U.S. Senators Tim Kaine (D-VA) and Heidi Heitkamp (D-ND) introduced The Foster Care Tax Credit Act yesterday, legislation to provide tax relief for foster families to help cover the costs of caring for a foster child.
The Foster Care Tax Credit Act would help cover the costs of caring for children in foster and kinship care by establishing a tax credit of up to $1,000 each year. The bill, introduced during National Foster Care Month, would also direct the Federal government to improve outreach and education to foster families about the financial benefits currently available to them.
“Children in foster care, like all children, deserve a safe, loving and nurturing home. Caring for foster children can be more expensive than caring for one’s own biological children because foster children have often been through traumatic physical and emotional circumstances that require additional care and resources to address,” said Kaine. “I’m a proud supporter of The Foster Care Tax Credit Act because it provides tax relief to those who are willing to open up their hearts and homes to children who need it most.
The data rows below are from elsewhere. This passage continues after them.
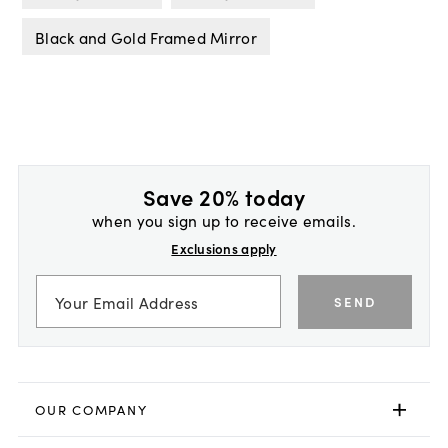
Black and Gold Framed Mirror
Save 20% today
when you sign up to receive emails.
Exclusions apply
SEND
OUR COMPANY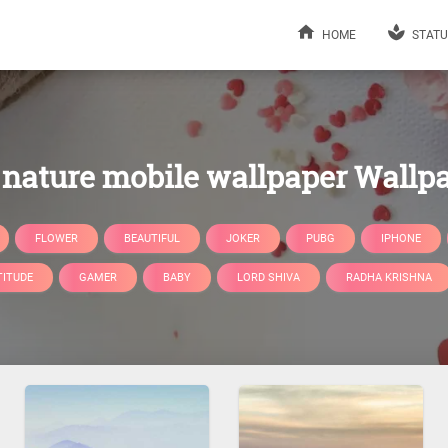
HOME
STATU
nature mobile wallpaper Wallp
FLOWER
BEAUTIFUL
JOKER
PUBG
IPHONE
TITUDE
GAMER
BABY
LORD SHIVA
RADHA KRISHNA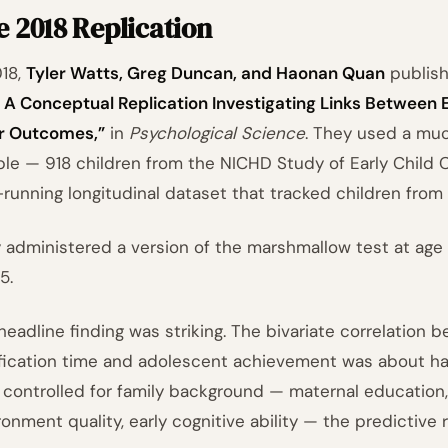
 2018 Replication
018,
Tyler Watts, Greg Duncan, and Haonan Quan
publis
: A Conceptual Replication Investigating Links Between E
r Outcomes,”
in
Psychological Science
. They used a muc
le — 918 children from the NICHD Study of Early Child
-running longitudinal dataset that tracked children from 
 administered a version of the marshmallow test at age
5.
headline finding was striking. The bivariate correlation 
ification time and adolescent achievement was about half
 controlled for family background — maternal education
ronment quality, early cognitive ability — the predictive 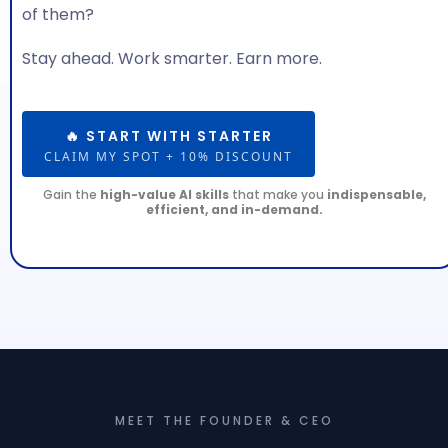
of them?
Stay ahead. Work smarter. Earn more.
🔥 START WITH STARTER
CLAIM MY SPOT + 10% DISCOUNT
Gain the
high-value AI skills
that make you
indispensable,
efficient, and in-demand.
MEET THE FOUNDER & CEO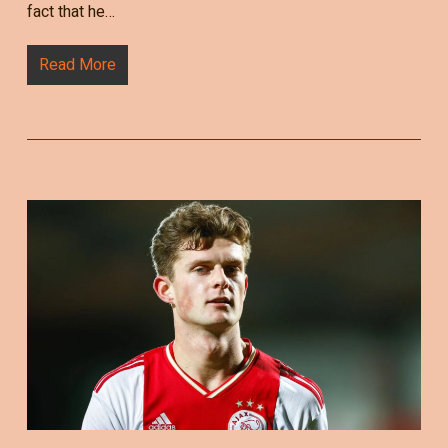
fact that he…
Read More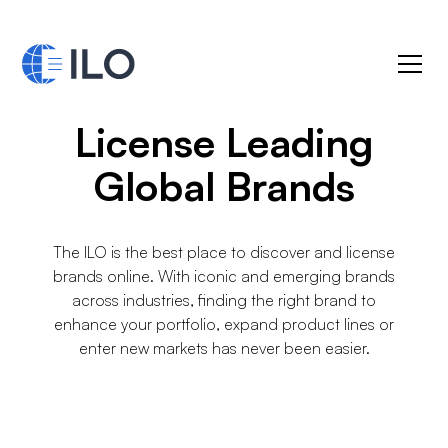
License Leading
Global Brands
The ILO is the best place to discover and license
brands online. With iconic and emerging brands
across industries, finding the right brand to
enhance your portfolio, expand product lines or
enter new markets has never been easier.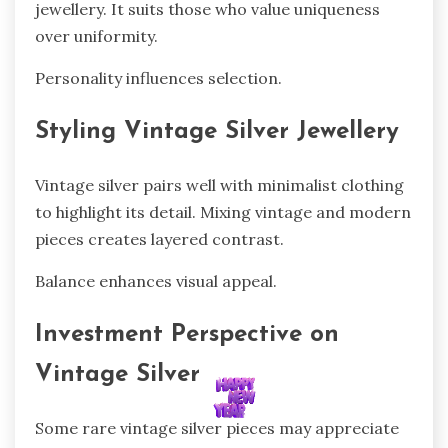
jewellery. It suits those who value uniqueness
over uniformity.
Personality influences selection.
Styling Vintage Silver Jewellery
Vintage silver pairs well with minimalist clothing
to highlight its detail. Mixing vintage and modern
pieces creates layered contrast.
Balance enhances visual appeal.
Investment Perspective on
Vintage Silver
Some rare vintage silver pieces may appreciate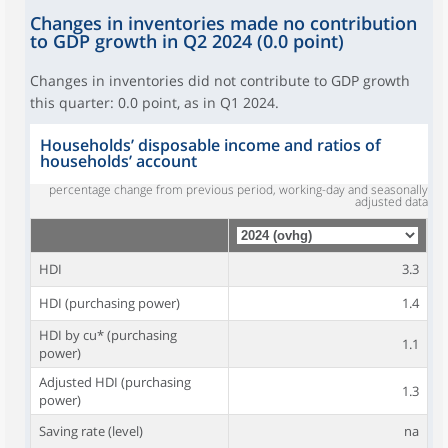
Changes in inventories made no contribution
to GDP growth in Q2 2024 (0.0 point)
Changes in inventories did not contribute to GDP growth
this quarter: 0.0 point, as in Q1 2024.
Households’ disposable income and ratios of
households’ account
percentage change from previous period, working-day and seasonally
adjusted data
HDI
3.3
HDI (purchasing power)
1.4
HDI by cu* (purchasing
1.1
power)
Adjusted HDI (purchasing
1.3
power)
Saving rate (level)
na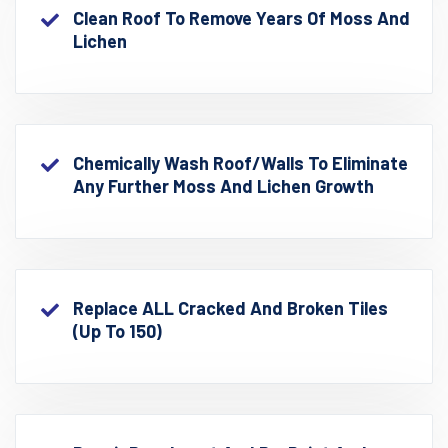
Clean Roof To Remove Years Of Moss And
Lichen
Chemically Wash Roof/walls To Eliminate
Any Further Moss And Lichen Growth
Replace ALL Cracked And Broken Tiles
(up To 150)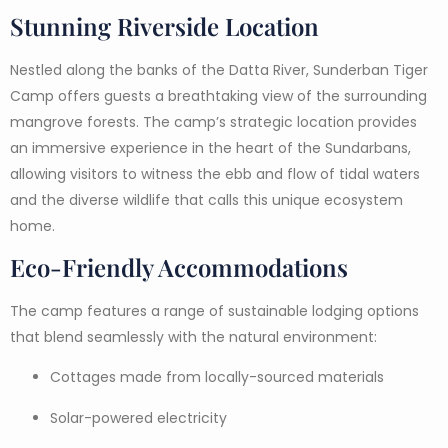
Stunning Riverside Location
Nestled along the banks of the Datta River, Sunderban Tiger
Camp offers guests a breathtaking view of the surrounding
mangrove forests. The camp’s strategic location provides
an immersive experience in the heart of the Sundarbans,
allowing visitors to witness the ebb and flow of tidal waters
and the diverse wildlife that calls this unique ecosystem
home.
Eco-Friendly Accommodations
The camp features a range of sustainable lodging options
that blend seamlessly with the natural environment:
Cottages made from locally-sourced materials
Solar-powered electricity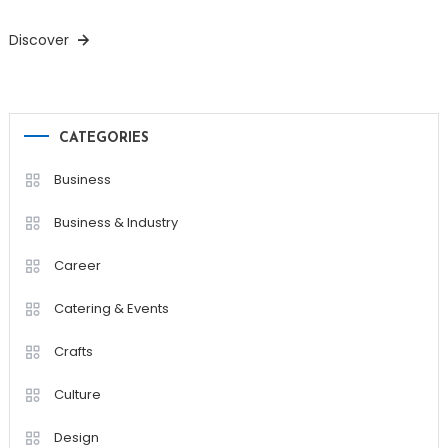
Discover
CATEGORIES
Business
Business & Industry
Career
Catering & Events
Crafts
Culture
Design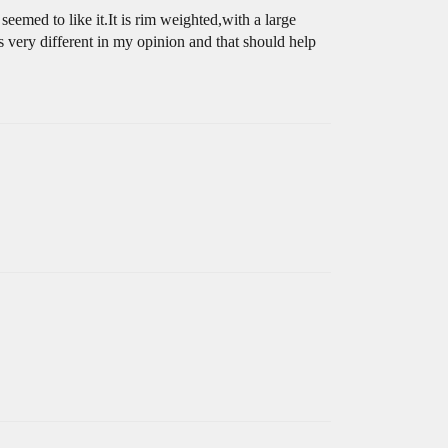
emed to like it.It is rim weighted,with a large
s very different in my opinion and that should help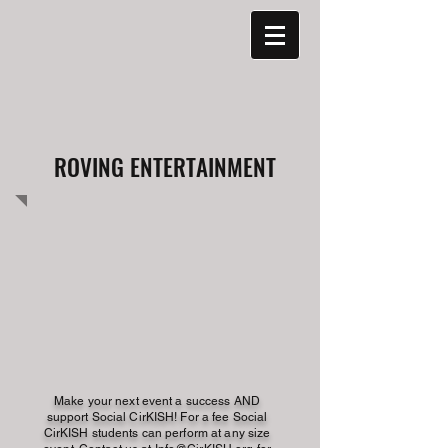
ROVING ENTERTAINMENT
Make your next event a success AND
support Social CirKISH! For a fee Social
CirKISH students can perform at any size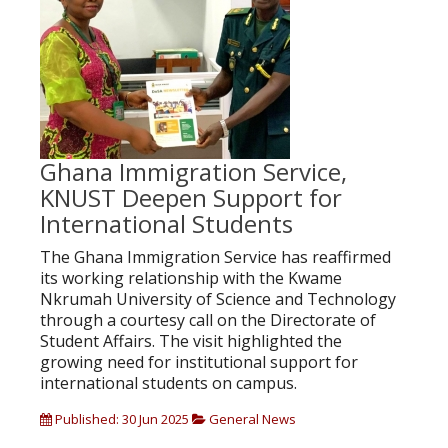
Ghana Immigration Service,
KNUST Deepen Support for
International Students
The Ghana Immigration Service has reaffirmed
its working relationship with the Kwame
Nkrumah University of Science and Technology
through a courtesy call on the Directorate of
Student Affairs. The visit highlighted the
growing need for institutional support for
international students on campus.
Published: 30 Jun 2025
General News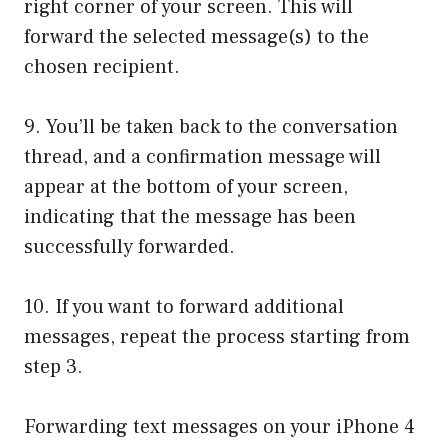
right corner of your screen. This will
forward the selected message(s) to the
chosen recipient.
9. You’ll be taken back to the conversation
thread, and a confirmation message will
appear at the bottom of your screen,
indicating that the message has been
successfully forwarded.
10. If you want to forward additional
messages, repeat the process starting from
step 3.
Forwarding text messages on your iPhone 4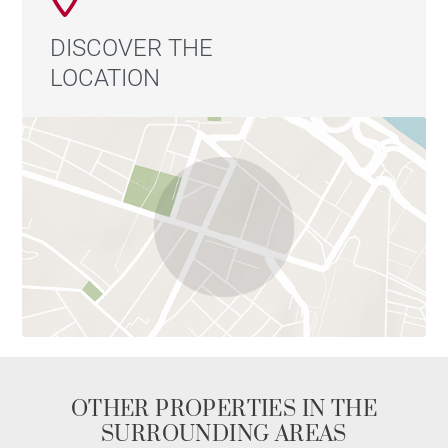
DISCOVER THE
LOCATION
OTHER PROPERTIES IN THE
SURROUNDING AREAS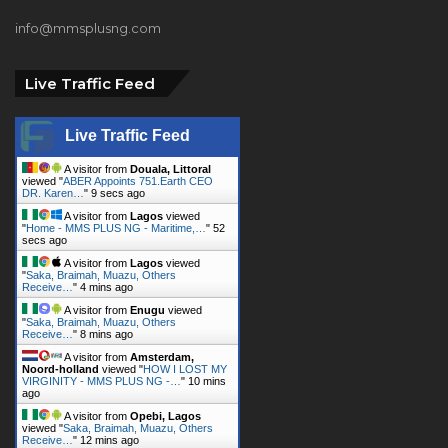
info@mmsplusng.com
Live Traffic Feed
Live Traffic Feed
A visitor from
Douala, Littoral
viewed "
ABER Appoints 751.Earth CEO
DR. Karen…
"
11 secs ago
A visitor from
Lagos
viewed
"
Home - MMS PLUS NG - Maritime,…
"
54
secs ago
A visitor from
Lagos
viewed
"
Saka, Braimah, Muazu, Others
Receive…
"
4 mins ago
A visitor from
Enugu
viewed
"
Saka, Braimah, Muazu, Others
Receive…
"
8 mins ago
A visitor from
Amsterdam,
Noord-holland
viewed "
HOW I LOST MY
VIRGINITY - MMS PLUS NG -…
"
10 mins
ago
A visitor from
Opebi, Lagos
viewed "
Saka, Braimah, Muazu, Others
Receive…
"
12 mins ago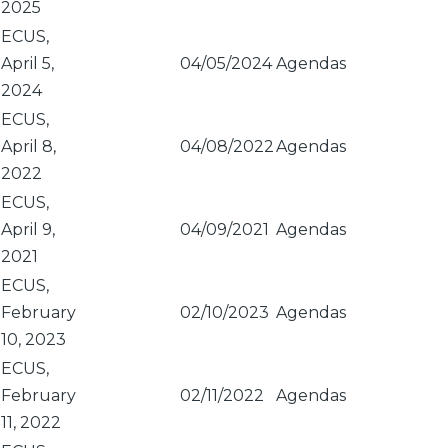
2025
ECUS,
April 5,
04/05/2024
Agendas
2024
ECUS,
April 8,
04/08/2022
Agendas
2022
ECUS,
April 9,
04/09/2021
Agendas
2021
ECUS,
February
02/10/2023
Agendas
10, 2023
ECUS,
February
02/11/2022
Agendas
11, 2022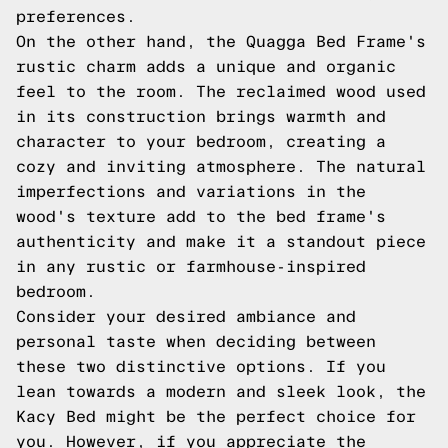
preferences.
On the other hand, the Quagga Bed Frame's
rustic charm adds a unique and organic
feel to the room. The reclaimed wood used
in its construction brings warmth and
character to your bedroom, creating a
cozy and inviting atmosphere. The natural
imperfections and variations in the
wood's texture add to the bed frame's
authenticity and make it a standout piece
in any rustic or farmhouse-inspired
bedroom.
Consider your desired ambiance and
personal taste when deciding between
these two distinctive options. If you
lean towards a modern and sleek look, the
Kacy Bed might be the perfect choice for
you. However, if you appreciate the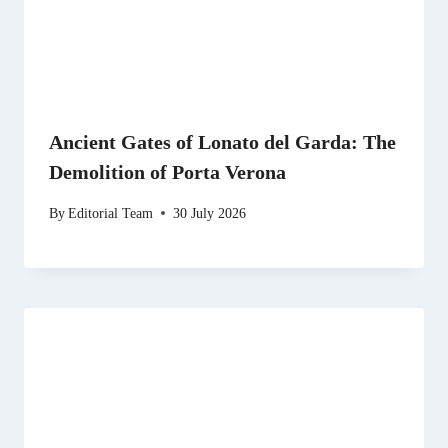
Ancient Gates of Lonato del Garda: The
Demolition of Porta Verona
By
Editorial Team
30 July 2026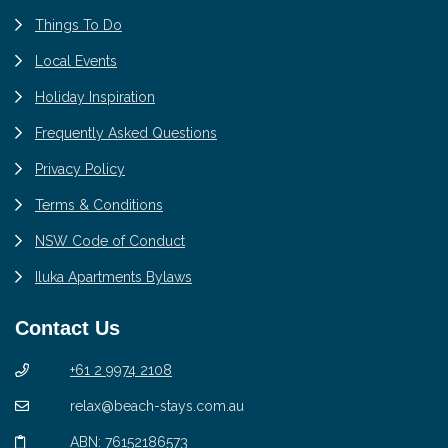
Things To Do
Local Events
Holiday Inspiration
Frequently Asked Questions
Privacy Policy
Terms & Conditions
NSW Code of Conduct
Iluka Apartments Bylaws
Contact Us
+61 2 9974 2108
relax@beach-stays.com.au
ABN: 76152186573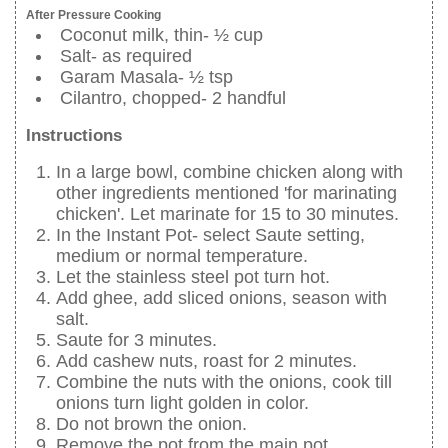
After Pressure Cooking
Coconut milk, thin- ½ cup
Salt- as required
Garam Masala- ½ tsp
Cilantro, chopped- 2 handful
Instructions
In a large bowl, combine chicken along with
other ingredients mentioned 'for marinating
chicken'. Let marinate for 15 to 30 minutes.
In the Instant Pot- select Saute setting,
medium or normal temperature.
Let the stainless steel pot turn hot.
Add ghee, add sliced onions, season with
salt.
Saute for 3 minutes.
Add cashew nuts, roast for 2 minutes.
Combine the nuts with the onions, cook till
onions turn light golden in color.
Do not brown the onion.
Remove the pot from the main pot.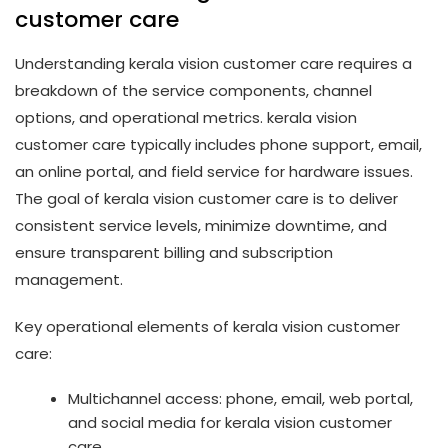
customer care
Understanding kerala vision customer care requires a
breakdown of the service components, channel
options, and operational metrics. kerala vision
customer care typically includes phone support, email,
an online portal, and field service for hardware issues.
The goal of kerala vision customer care is to deliver
consistent service levels, minimize downtime, and
ensure transparent billing and subscription
management.
Key operational elements of kerala vision customer
care:
Multichannel access: phone, email, web portal,
and social media for kerala vision customer
care.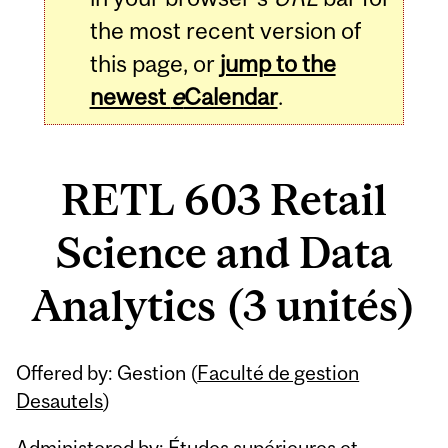
the most recent version of
this page, or
jump to the
newest
e
Calendar
.
RETL 603 Retail
Science and Data
Analytics (3 unités)
Related
Offered by: Gestion (
Faculté de gestion
Content
Desautels
)
Administered by: Études supérieures et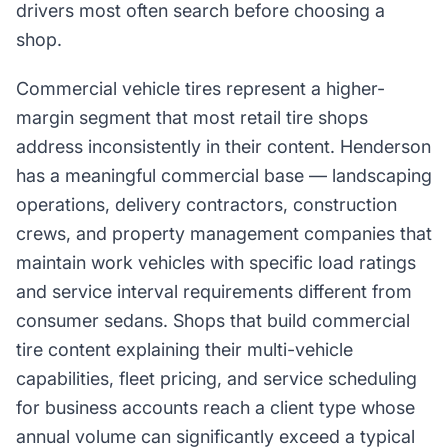
drivers most often search before choosing a
shop.
Commercial vehicle tires represent a higher-
margin segment that most retail tire shops
address inconsistently in their content. Henderson
has a meaningful commercial base — landscaping
operations, delivery contractors, construction
crews, and property management companies that
maintain work vehicles with specific load ratings
and service interval requirements different from
consumer sedans. Shops that build commercial
tire content explaining their multi-vehicle
capabilities, fleet pricing, and service scheduling
for business accounts reach a client type whose
annual volume can significantly exceed a typical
This important legislation also increases outreach and education on the tax benefits that are currently available to foster families who are already making a profound difference in the lives of vulnerable children.”
Kaine and his wife Anne have been longtime advocates for foster children and during his term as Governor they successfully strengthened permanent family connections for older children in foster care through the “For Keeps” initiative and increased funding to recruit more foster and adoptive parents. In December, Kaine introduced the Sibling Connections Actto keep brothers and sisters together in the foster care system.